Problem to solve:
Each record below is to be copied exactly; the pictures are to be omitted.

Stored data:
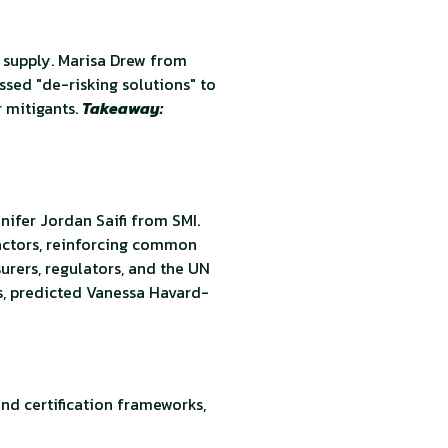
 supply. Marisa Drew from
ssed "de-risking solutions" to
r mitigants.
Takeaway:
nifer Jordan Saifi from SMI.
 actors, reinforcing common
urers, regulators, and the UN
s, predicted Vanessa Havard-
and certification frameworks,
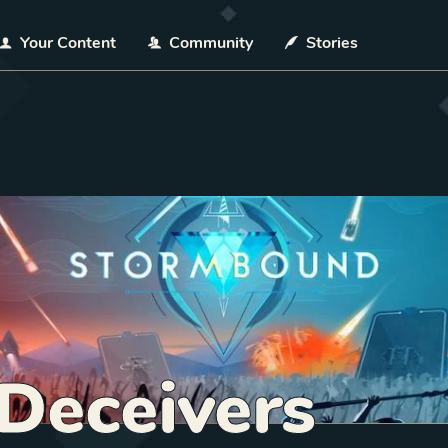
Your Content
Community
Stories
Deceivers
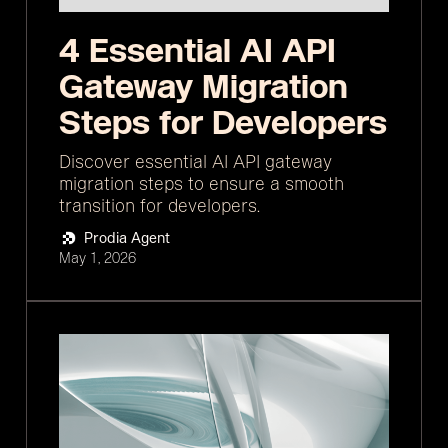
4 Essential AI API
Gateway Migration
Steps for Developers
Discover essential AI API gateway
migration steps to ensure a smooth
transition for developers.
Prodia Agent
May 1, 2026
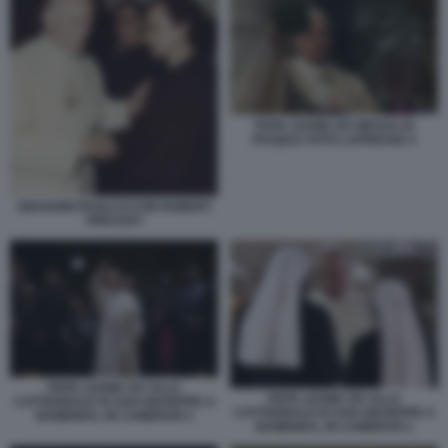
PAPA LEONE XIV MESSA DI
PASQUA FOTO LAPRESSE 4
GIOVANNI PAOLO II CON ROBERT
PREVOST
PAPA LEONE XIV ALLA
PAPA LEONE XIV ALLA
CATTEDRALE DI SAN GIUSEPPE A
CATTEDRALE DI SAN GIUSEPPE A
BAMENDA, IN CAMERUN 5
BAMENDA, IN CAMERUN 2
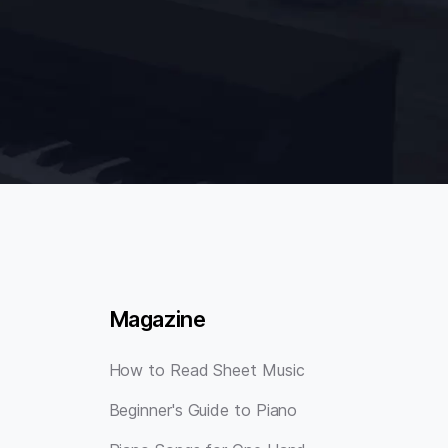
Magazine
How to Read Sheet Music
Beginner's Guide to Piano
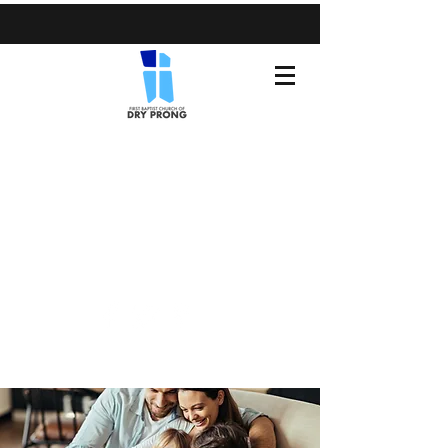
(318) 899-3371
fbcdryprong@gmail.com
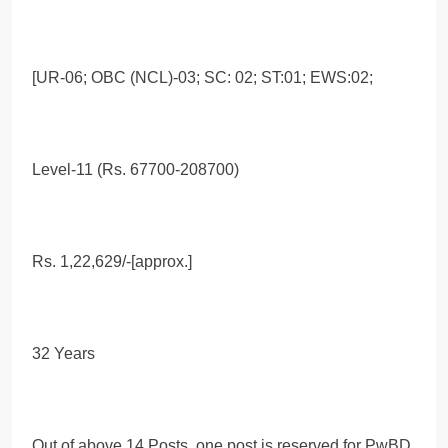
[UR-06; OBC (NCL)-03; SC: 02; ST:01; EWS:02;
Level-11 (Rs. 67700-208700)
Rs. 1,22,629/-[approx.]
32 Years
Out of above 14 Posts, one post is reserved for PwBD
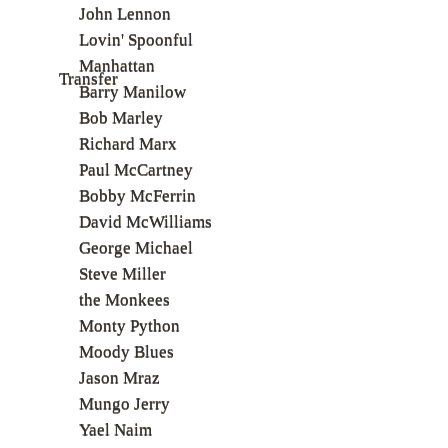
John Lennon
Lovin' Spoonful
Manhattan
Transfer
Barry Manilow
Bob Marley
Richard Marx
Paul McCartney
Bobby McFerrin
David McWilliams
George Michael
Steve Miller
the Monkees
Monty Python
Moody Blues
Jason Mraz
Mungo Jerry
Yael Naim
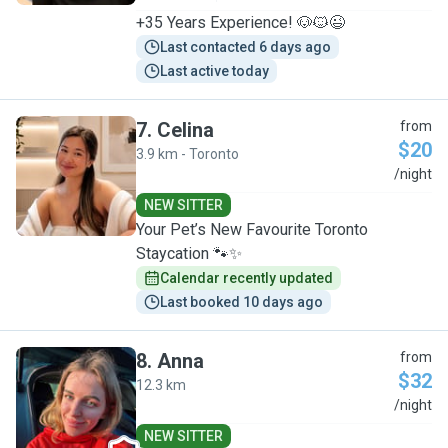
+35 Years Experience! 🐶🐱😉
Last contacted 6 days ago
Last active today
7
.
Celina
from
$20
3.9 km - Toronto
C
/night
NEW SITTER
Your Pet’s New Favourite Toronto
Staycation 🐾✨
Calendar recently updated
Last booked 10 days ago
8
.
Anna
from
$32
12.3 km
A
/night
NEW SITTER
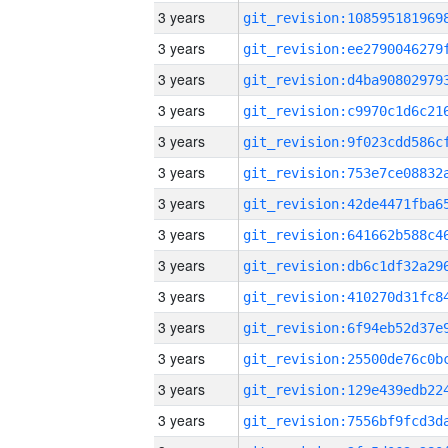
3 years
3 years
3 years
3 years
3 years
3 years
3 years
3 years
3 years
3 years
3 years
3 years
3 years
3 years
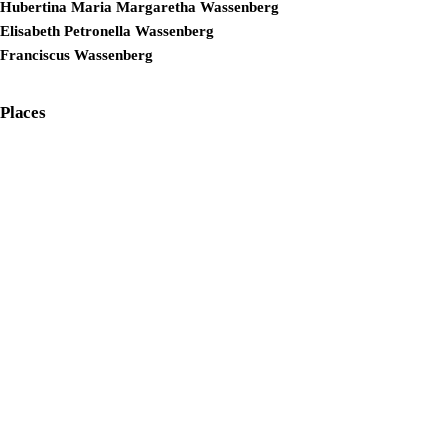
Hubertina Maria Margaretha Wassenberg
Elisabeth Petronella Wassenberg
Franciscus Wassenberg
Places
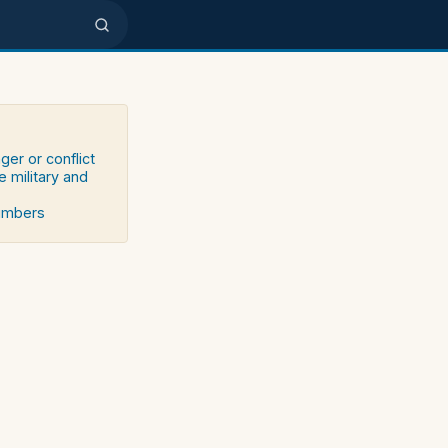
ger or conflict
e military and
numbers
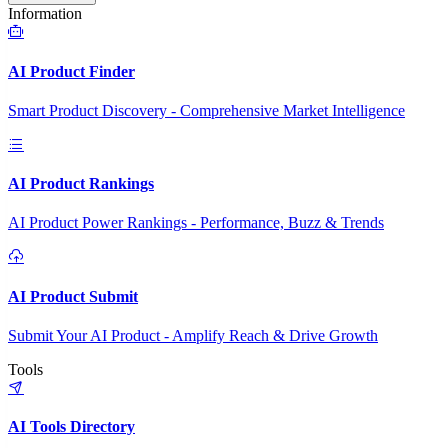
Information
AI Product Finder
Smart Product Discovery - Comprehensive Market Intelligence
AI Product Rankings
AI Product Power Rankings - Performance, Buzz & Trends
AI Product Submit
Submit Your AI Product - Amplify Reach & Drive Growth
Tools
AI Tools Directory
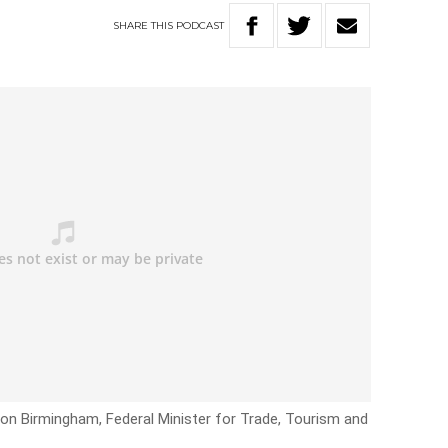
SHARE
THIS
PODCAST
on Birmingham, Federal Minister for Trade, Tourism and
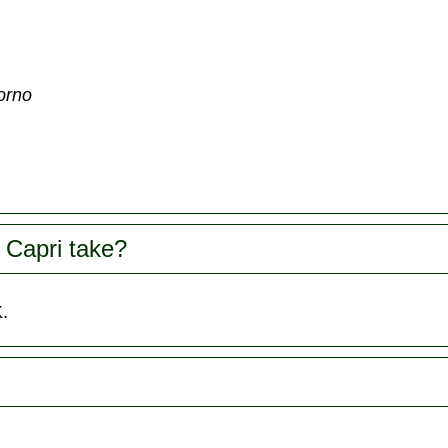
torno
 Capri take?
.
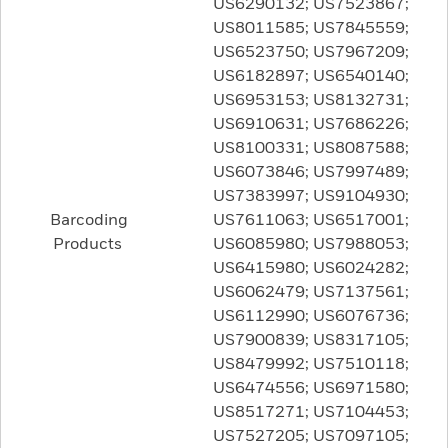
US6290132; US7523867;
US8011585; US7845559;
US6523750; US7967209;
US6182897; US6540140;
US6953153; US8132731;
US6910631; US7686226;
US8100331; US8087588;
US6073846; US7997489;
US7383997; US9104930;
Barcoding
US7611063; US6517001;
Products
US6085980; US7988053;
US6415980; US6024282;
US6062479; US7137561;
US6112990; US6076736;
US7900839; US8317105;
US8479992; US7510118;
US6474556; US6971580;
US8517271; US7104453;
US7527205; US7097105;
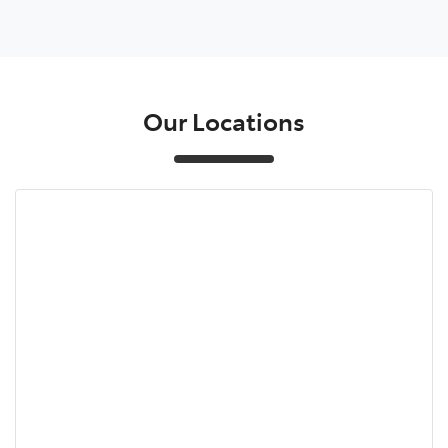
Our Locations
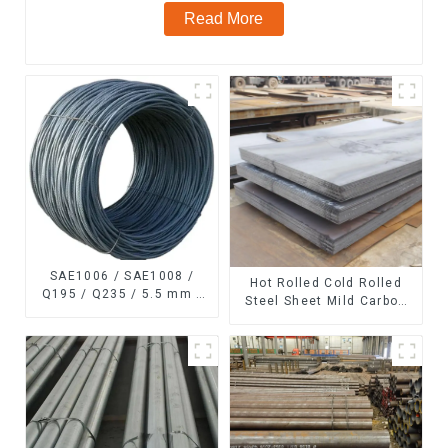
Read More
SAE1006 / SAE1008 /
Hot Rolled Cold Rolled
Q195 / Q235 / 5.5 mm /
Steel Sheet Mild Carbon
6.5 mm Hot
Steel Sheet/Plate
Rolled/Surface
Phosphating/Hot DIP
Galvanized/Coating Oil
Steel Wire Rod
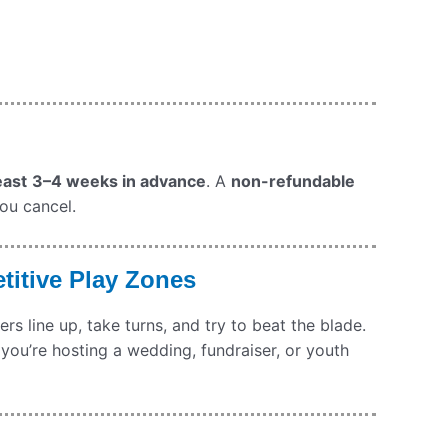
east
3–4 weeks in advance
. A
non-refundable
you cancel.
titive Play Zones
s line up, take turns, and try to beat the blade.
 you’re hosting a wedding, fundraiser, or youth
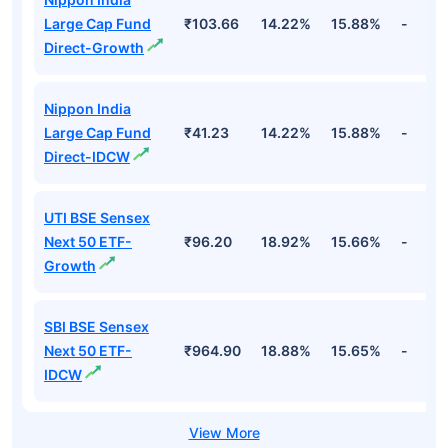
Large Cap Fund
₹103.66
14.22%
15.88%
-
Direct-Growth
Nippon India
Large Cap Fund
₹41.23
14.22%
15.88%
-
Direct-IDCW
UTI BSE Sensex
Next 50 ETF-
₹96.20
18.92%
15.66%
-
Growth
SBI BSE Sensex
Next 50 ETF-
₹964.90
18.88%
15.65%
-
IDCW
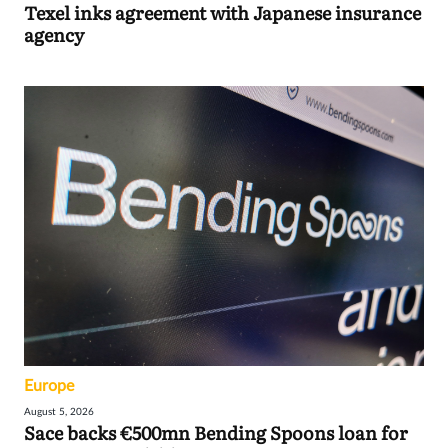
Texel inks agreement with Japanese insurance
agency
Europe
August 5, 2026
Sace backs €500mn Bending Spoons loan for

Result of the exercise:
 supply. Marisa Drew from
ssed "de-risking solutions" to
r mitigants.
Takeaway:
nifer Jordan Saifi from SMI.
 actors, reinforcing common
urers, regulators, and the UN
s, predicted Vanessa Havard-
and certification frameworks,
Your Content
Community
Stories
Deceivers
4 Essential AI API
Gateway Migration
Steps for Developers
Discover essential AI API gateway
migration steps to ensure a smooth
transition for developers.
Prodia Agent
May 1, 2026
PAPA LEONE XIV MESSA DI
PASQUA FOTO LAPRESSE 4
GIOVANNI PAOLO II CON ROBERT
PREVOST
PAPA LEONE XIV ALLA
PAPA LEONE XIV ALLA
CATTEDRALE DI SAN GIUSEPPE A
CATTEDRALE DI SAN GIUSEPPE A
BAMENDA, IN CAMERUN 5
BAMENDA, IN CAMERUN 2
Magazine
How to Read Sheet Music
Beginner's Guide to Piano
(318) 899-3371
fbcdryprong@gmail.com
[UR-06; OBC (NCL)-03; SC: 02; ST:01; EWS:02;
Level-11 (Rs. 67700-208700)
Rs. 1,22,629/-[approx.]
32 Years
Out of above 14 Posts, one post is reserved for PwBD
John Lennon
Lovin' Spoonful
Manhattan
Transfer
Barry Manilow
Bob Marley
Richard Marx
Paul McCartney
Bobby McFerrin
David McWilliams
George Michael
Steve Miller
the Monkees
Monty Python
Moody Blues
Jason Mraz
Mungo Jerry
Yael Naim
+35 Years Experience! 🐶🐱😉
Last contacted 6 days ago
Last active today
7
.
Celina
from
$20
3.9 km - Toronto
C
/night
NEW SITTER
Your Pet’s New Favourite Toronto
Staycation 🐾✨
Calendar recently updated
Last booked 10 days ago
8
.
Anna
from
$32
12.3 km
A
/night
NEW SITTER
3 years
3 years
3 years
3 years
3 years
3 years
3 years
3 years
3 years
3 years
3 years
3 years
3 years
3 years
Hubertina Maria Margaretha Wassenberg
Elisabeth Petronella Wassenberg
Franciscus Wassenberg
Places
ger or conflict
e military and
numbers
Information
AI Product Finder
Smart Product Discovery - Comprehensive Market Intelligence
AI Product Rankings
AI Product Power Rankings - Performance, Buzz & Trends
AI Product Submit
Submit Your AI Product - Amplify Reach & Drive Growth
Tools
AI Tools Directory
SHARE
THIS
PODCAST
on Birmingham, Federal Minister for Trade, Tourism and
torno
 Capri take?
.
US6290132; US7523867;
US8011585; US7845559;
US6523750; US7967209;
US6182897; US6540140;
US6953153; US8132731;
US6910631; US7686226;
US8100331; US8087588;
US6073846; US7997489;
US7383997; US9104930;
Barcoding
US7611063; US6517001;
Products
US6085980; US7988053;
US6415980; US6024282;
US6062479; US7137561;
US6112990; US6076736;
US7900839; US8317105;
US8479992; US7510118;
US6474556; US6971580;
US8517271; US7104453;
US7527205; US7097105;
Our Locations
Read More
SAE1006 / SAE1008 /
Hot Rolled Cold Rolled
Q195 / Q235 / 5.5 mm /
Steel Sheet Mild Carbon
6.5 mm Hot
Steel Sheet/Plate
Rolled/Surface
Phosphating/Hot DIP
Galvanized/Coating Oil
Steel Wire Rod
east
3–4 weeks in advance
. A
non-refundable
you cancel.
titive Play Zones
s line up, take turns, and try to beat the blade.
 you’re hosting a wedding, fundraiser, or youth
Large Cap Fund
₹103.66
14.22%
15.88%
-
Direct-Growth
Nippon India
Large Cap Fund
₹41.23
14.22%
15.88%
-
Direct-IDCW
UTI BSE Sensex
Next 50 ETF-
₹96.20
18.92%
15.66%
-
Growth
SBI BSE Sensex
Next 50 ETF-
₹964.90
18.88%
15.65%
-
IDCW
Texel inks agreement with Japanese insurance
agency
Europe
August 5, 2026
Sace backs €500mn Bending Spoons loan for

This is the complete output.